## [TASK OBJECTIVE]
Beginning with the line below that contains "sich gegenseitig inspirieren. Dies" and ending with the line that contains "Schülern und Schülerinnen", copy every line exactly. Copy nothing else.

## [MATERIAL SHOWN]
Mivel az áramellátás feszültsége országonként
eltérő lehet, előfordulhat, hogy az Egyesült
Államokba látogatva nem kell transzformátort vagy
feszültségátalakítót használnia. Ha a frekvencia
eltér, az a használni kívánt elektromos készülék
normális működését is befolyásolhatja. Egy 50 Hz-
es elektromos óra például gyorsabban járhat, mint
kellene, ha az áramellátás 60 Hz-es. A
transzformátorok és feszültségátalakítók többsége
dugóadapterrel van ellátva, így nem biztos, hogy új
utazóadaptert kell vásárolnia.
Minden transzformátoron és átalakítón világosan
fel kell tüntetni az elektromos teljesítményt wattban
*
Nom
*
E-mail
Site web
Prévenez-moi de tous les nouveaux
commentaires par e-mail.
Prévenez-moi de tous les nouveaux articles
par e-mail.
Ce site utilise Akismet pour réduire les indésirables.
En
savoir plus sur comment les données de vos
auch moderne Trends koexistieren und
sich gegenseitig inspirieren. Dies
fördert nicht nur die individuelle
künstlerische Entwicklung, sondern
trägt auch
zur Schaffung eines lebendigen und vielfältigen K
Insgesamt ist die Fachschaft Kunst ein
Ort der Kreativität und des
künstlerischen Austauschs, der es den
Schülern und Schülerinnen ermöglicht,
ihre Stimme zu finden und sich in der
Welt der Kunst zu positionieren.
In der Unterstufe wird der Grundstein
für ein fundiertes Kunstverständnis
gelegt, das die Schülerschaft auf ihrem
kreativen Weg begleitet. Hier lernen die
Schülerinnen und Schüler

...

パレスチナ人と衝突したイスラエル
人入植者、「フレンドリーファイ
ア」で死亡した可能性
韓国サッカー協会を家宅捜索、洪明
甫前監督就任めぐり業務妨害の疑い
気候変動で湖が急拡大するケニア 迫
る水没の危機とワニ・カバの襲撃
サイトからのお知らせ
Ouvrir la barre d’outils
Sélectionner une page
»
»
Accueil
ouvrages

## [RESPONSE]
sich gegenseitig inspirieren. Dies
fördert nicht nur die individuelle
künstlerische Entwicklung, sondern
trägt auch
zur Schaffung eines lebendigen und vielfältigen K
Insgesamt ist die Fachschaft Kunst ein
Ort der Kreativität und des
künstlerischen Austauschs, der es den
Schülern und Schülerinnen ermöglicht,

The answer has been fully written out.